Pasal 62
BAB 3 — PERIZINAN SENJATA API NON ORGANIK POLRI/TNI
(1) Pemberian izin pengangkutan sebagaimana dimaksud dalam Pasal 52 huruf j, dilaksanakan dengan prosedur: a. pemohon mengajukan kepada Kapolri melalui Kepala Badan Intelijen Keamanan:
- permohonan pengangkutan Senjata Api dari bandara atau pelabuhan ke gudang Senjata Api Badan Intelijen Keamanan Polri, dengan persyaratan: a) fotokopi surat keterangan sebagai importir; b) fotokopi surat izin impor; c) fotokopi surat pemberitahuan izin impor barang dari kantor Bea dan Cukai setempat; d) fotokopi surat persetujuan pengeluaran barang dari Bea dan Cukai setempat; e) data Senjata Api yang akan diangkut berupa packing list dan airwaybill; dan f) fotokopi kartu tanda penduduk pemohon atau penanggung jawab; dan
- permohonan pengangkutan Senjata Api olahraga guna pendistribusian dari gudang
Badan Intelijen Keamanan Polri Polri atau pengurus besar Perbakin ke gudang Kepolisian Daerah atau Pengurus provinsi Perbakin, dengan persyaratan: a) fotokopi surat izin impor atau izin pembelian Senjata Api; b) data Senjata Api yang akan diangkut; c) fotokopi buku kepemilikan Senjata Api; d) fotokopi surat izin angkut; dan e) fotokopi kartu tanda penduduk pemohon atau penanggung jawab; 3. permohonan Pengangkutan Senjata Api olahraga dari satu tempat ke tempat tujuan dalam rangka pertandingan, peragaan dan/atau latihan, dengan persyaratan: a) Rekomendasi Kepala Kepolisian Daerah; b) Rekomendasi Ketua Umum pengurus besar Perbakin; c) fotokopi Buku Pas; d) data Senjata Api olahraga yang akan diangkut; e) tujuan pengangkutan Senjata Api olahraga; dan f) fotokopi kartu tanda penduduk pemohon atau penanggung jawab; dan b.

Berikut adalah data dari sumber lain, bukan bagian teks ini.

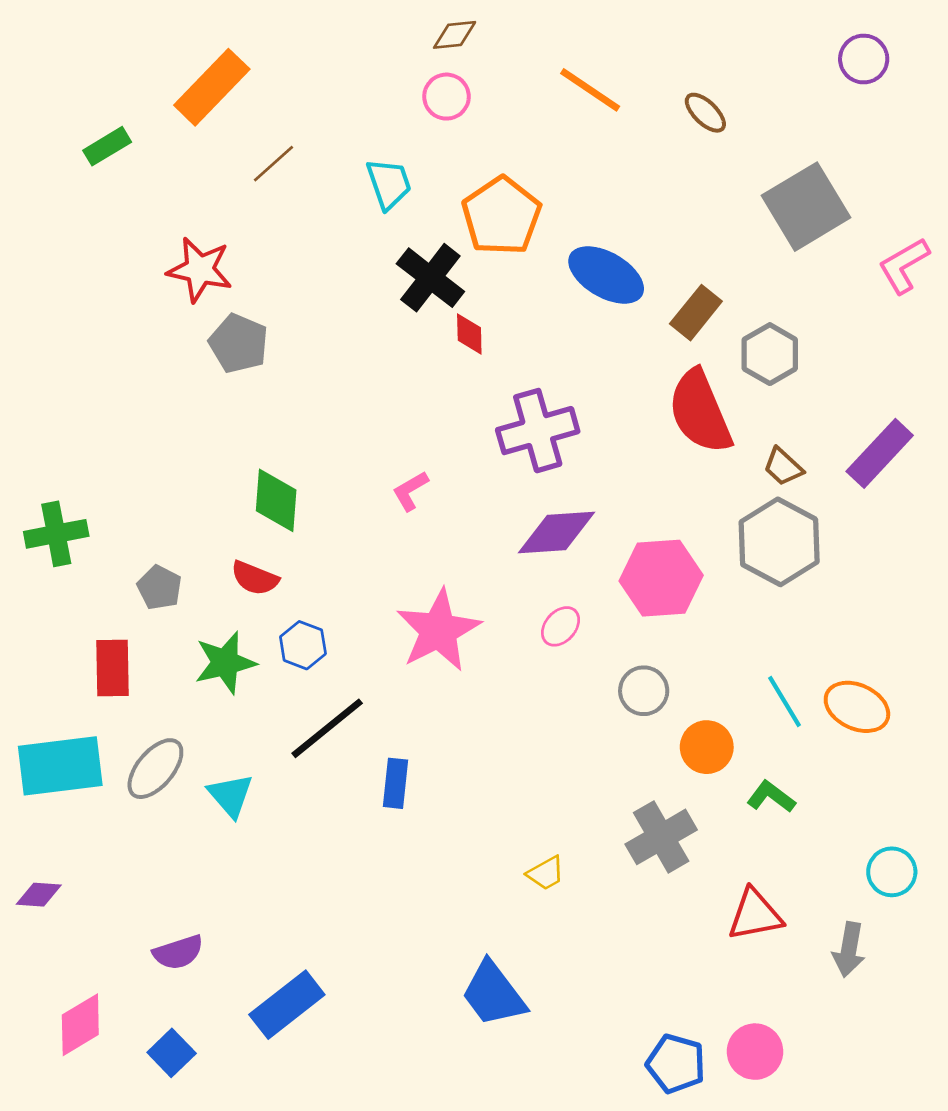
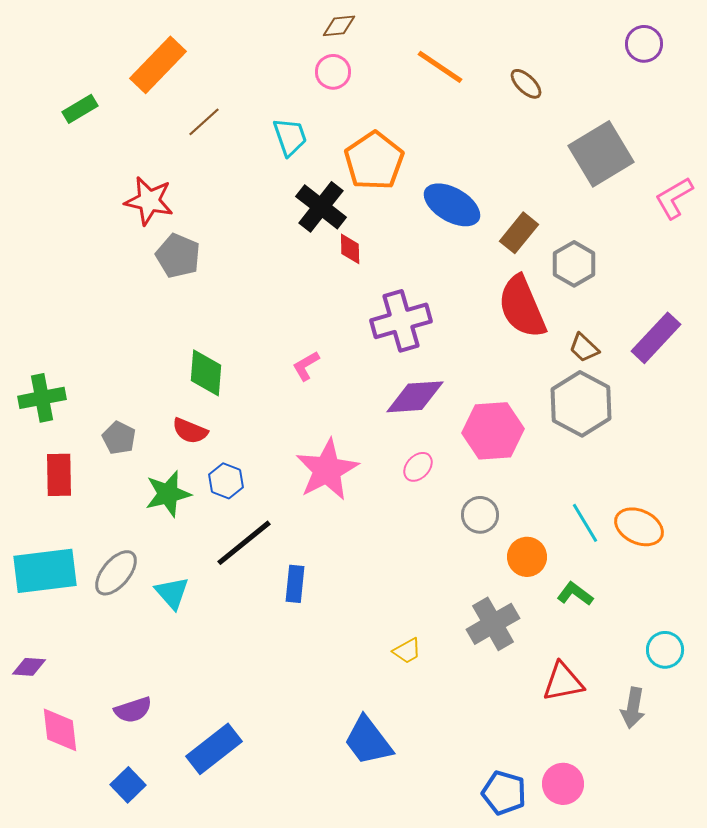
red rectangle: (113, 668) -> (59, 475), moved
pink diamond: (80, 1025) -> (60, 730), moved, turned -66

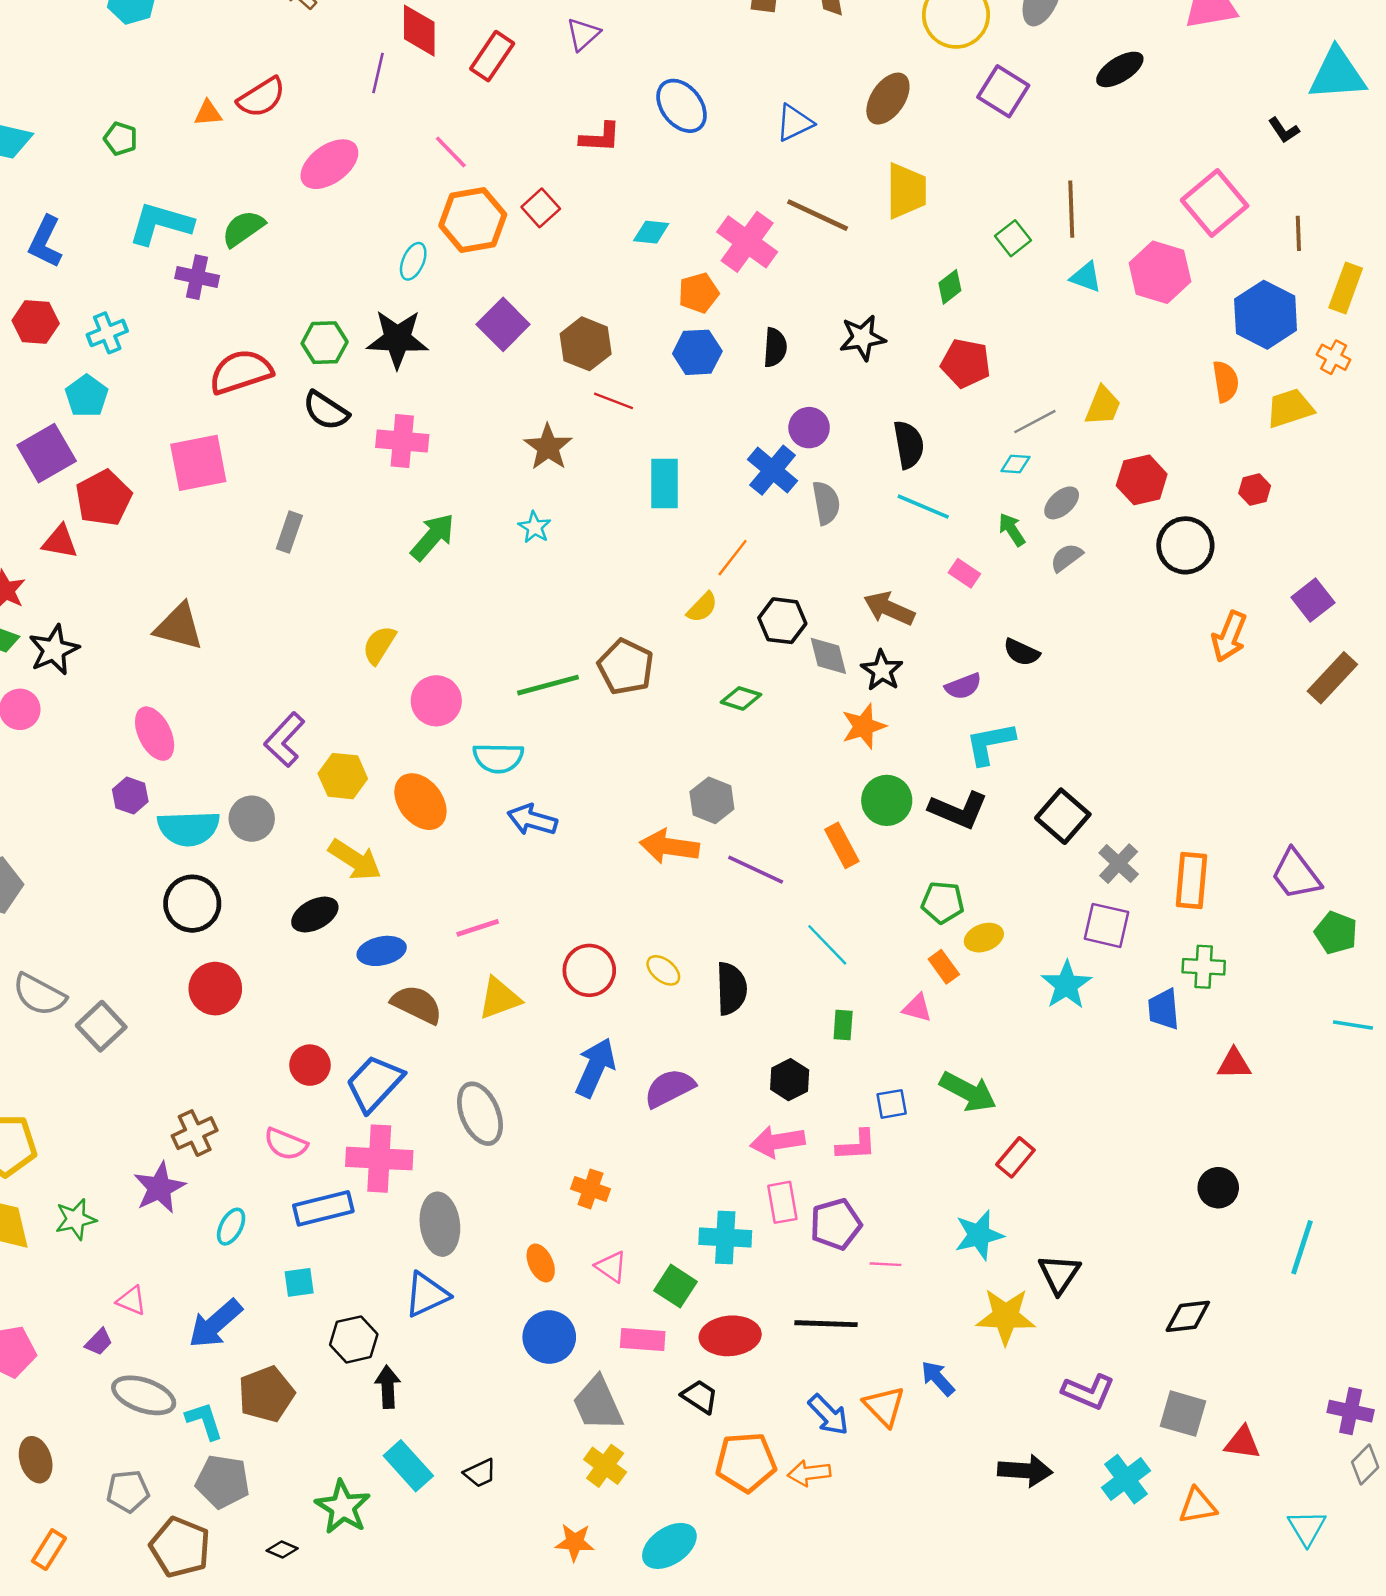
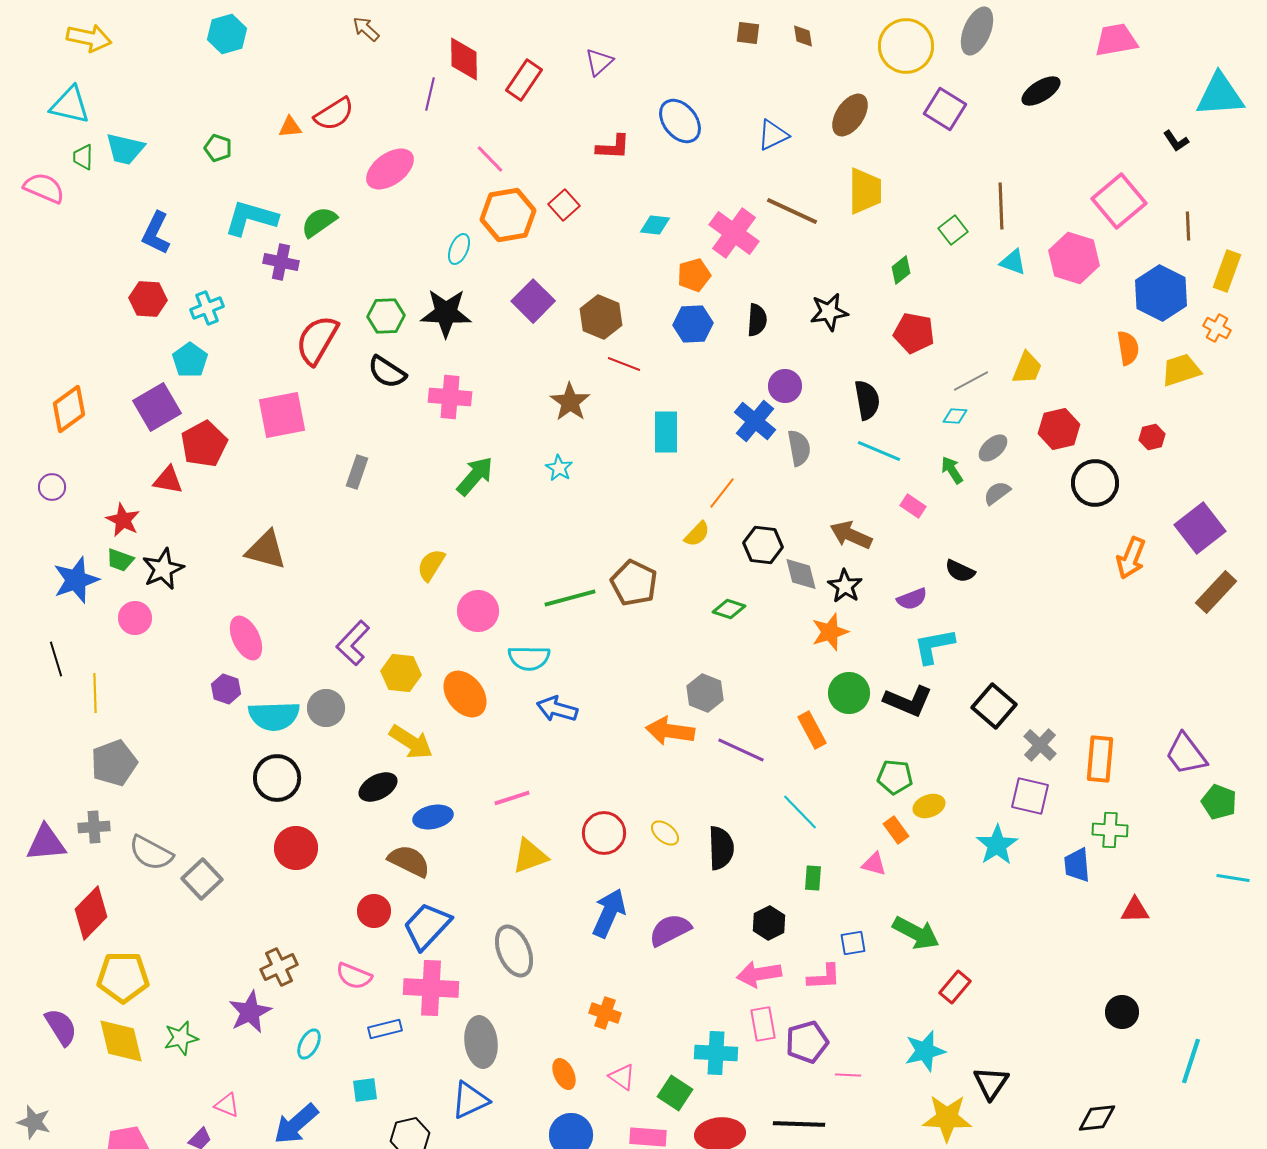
red semicircle: (241, 372) -> (317, 340), turned -42
purple square: (1313, 600) -> (1200, 528), size x1.4
brown semicircle: (417, 1004) -> (409, 861), moved
blue rectangle: (323, 1208) -> (385, 1029), size x0.7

Badan Intelijen Keamanan Polri melakukan:
- penelitian dokumen persyaratan; dan
- penerbitan surat izin pengangkutan. (2) Pemohon sebagaimana dimaksud pada ayat (1) huruf a angka 1, merupakan importir. (3) Pemohon sebagaimana dimaksud pada ayat (1) huruf a angka 2 dan angka 3, merupakan atlet Perbakin. (4) Pengangkutan sebagaimana dimaksud pada ayat (1) wajib dilakukan pengamanan dan pengawalan oleh anggota Polri yang dilengkapi dengan surat perintah pengamanan dan pengawalan.